R Tutorial - Working with 'Out-of-Core' Objects using the Bigmemory Project

The Use of Big Memory Package in R: A Comprehensive Guide

In this article, we will delve into the world of big matrices and explore the use of the big memory package in R. This package is designed to store, manipulate, and process dense matrices that may be larger than a computer's RAM. We will cover how to create, retrieve subsets, and summarize big matrices, as well as discuss the benefits and strategies for using this package.

The Use of Big Memory Package

The big memory package is a tool designed to handle large datasets that are too big to fit in memory. This package uses a technique called "out of core computing," which involves moving data from disk to RAM only when it is necessary for processing. This approach has several benefits, including improved performance and reduced risk of running out of RAM.

When working with big matrices, it's essential to consider the size of your dataset in relation to the amount of RAM available on your machine.
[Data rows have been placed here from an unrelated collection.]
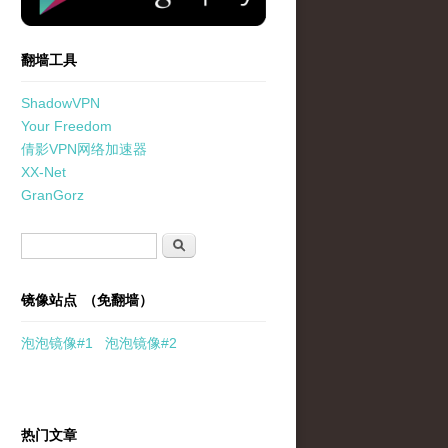
翻墙工具
ShadowVPN
Your Freedom
倩影VPN网络加速器
XX-Net
GranGorz
搜索表单
搜索
镜像站点 （免翻墙）
泡泡
镜像
#1
泡泡
镜像#2
热门文章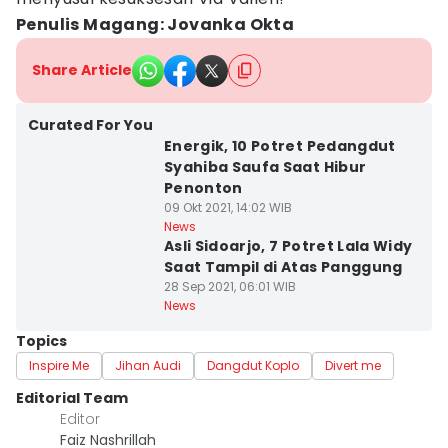
Penulis Magang: Jovanka Okta
Share Article
Curated For You
Energik, 10 Potret Pedangdut
Syahiba Saufa Saat Hibur
Penonton
09 Okt 2021, 14:02 WIB
News
Asli Sidoarjo, 7 Potret Lala Widy
Saat Tampil di Atas Panggung
28 Sep 2021, 06:01 WIB
News
Topics
Inspire Me
Jihan Audi
Dangdut Koplo
Divert me
Editorial Team
Editor
Faiz Nashrillah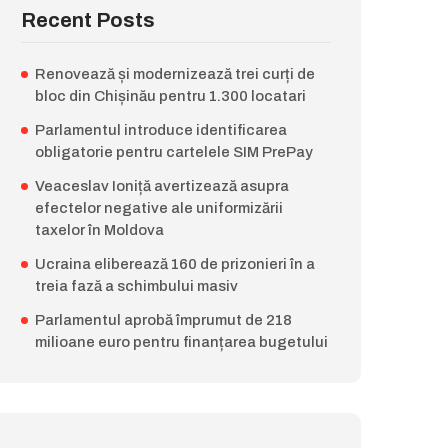
Recent Posts
Renovează și modernizează trei curți de
bloc din Chișinău pentru 1.300 locatari
Parlamentul introduce identificarea
obligatorie pentru cartelele SIM PrePay
Veaceslav Ioniță avertizează asupra
efectelor negative ale uniformizării
taxelor în Moldova
Ucraina eliberează 160 de prizonieri în a
treia fază a schimbului masiv
Parlamentul aprobă împrumut de 218
milioane euro pentru finanțarea bugetului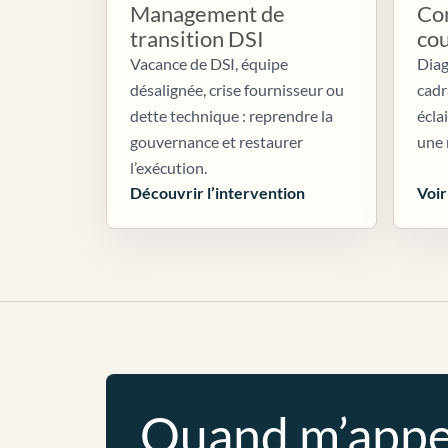
Management de
Con
transition DSI
co
Vacance de DSI, équipe
Diag
désalignée, crise fournisseur ou
cadr
dette technique : reprendre la
écla
gouvernance et restaurer
une 
l’exécution.
Découvrir l’intervention
Voir
Quand m’appe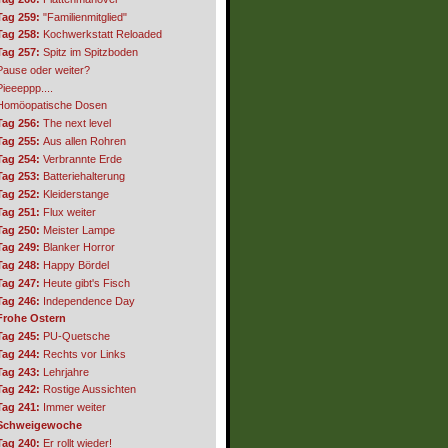
Tag 259:
"Familienmitglied"
Tag 258:
Kochwerkstatt Reloaded
Tag 257:
Spitz im Spitzboden
Pause oder weiter?
Pieeeppp....
Homöopatische Dosen
Tag 256:
The next level
Tag 255:
Aus allen Rohren
Tag 254:
Verbrannte Erde
Tag 253:
Batteriehalterung
Tag 252:
Kleiderstange
Tag 251:
Flux weiter
Tag 250:
Meister Lampe
Tag 249:
Blanker Horror
Tag 248:
Happy Bördel
Tag 247:
Heute gibt's Fisch
Tag 246:
Independence Day
Frohe Ostern
Tag 245:
PU-Quetsche
Tag 244:
Rechts vor Links
Tag 243:
Lehrjahre
Tag 242:
Rostige Aussichten
Tag 241:
Immer weiter
Schweigewoche
Tag 240:
Er rollt wieder!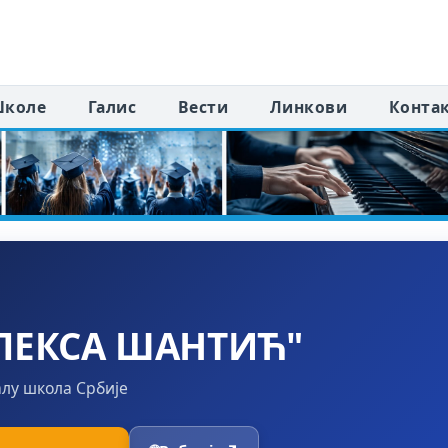
коле
Галис
Вести
Линкови
Конта
ЛЕКСА ШАНТИЋ"
алу школа Србије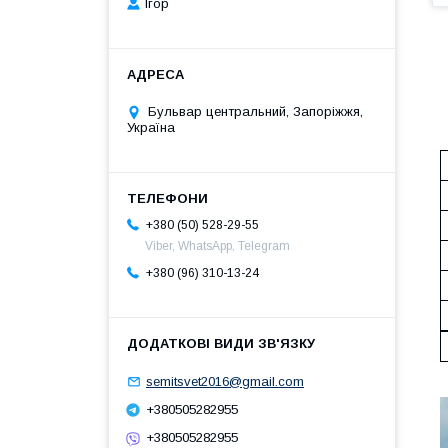
Ігор
Бульвар центральний, Запоріжжя,
Україна
+380 (50) 528-29-55
Viber, WhatsApp, Telegram
+380 (96) 310-13-24
semitsvet2016@gmail.com
+380505282955
+380505282955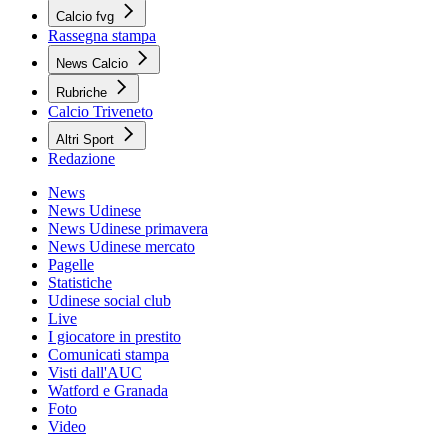
Calcio fvg
Rassegna stampa
News Calcio
Rubriche
Calcio Triveneto
Altri Sport
Redazione
News
News Udinese
News Udinese primavera
News Udinese mercato
Pagelle
Statistiche
Udinese social club
Live
I giocatore in prestito
Comunicati stampa
Visti dall'AUC
Watford e Granada
Foto
Video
If your dataset is at least 20% of the size of RAM and is represented as a dense matrix (i.e., most values are not zero), you should consider using a big matrix object. Big matrices keep data on disk and only move it to RAM when needed, which helps prevent bogging down your machine when running out of RAM.

The package automatically detects when needed data resides on disk and moves it for you, eliminating the need for explicit function calls to transfer data between disk and RAM. Another advantage of using a big matrix object is that it only needs to be imported once, similar to reading a data frame. When you read in a big matrix object, it creates a backing file that holds the data in binary format along with a descriptor file that tells R how to load it in a subsequent session. You can then point R at these two files and they will be instantly available without having to go through the import process again.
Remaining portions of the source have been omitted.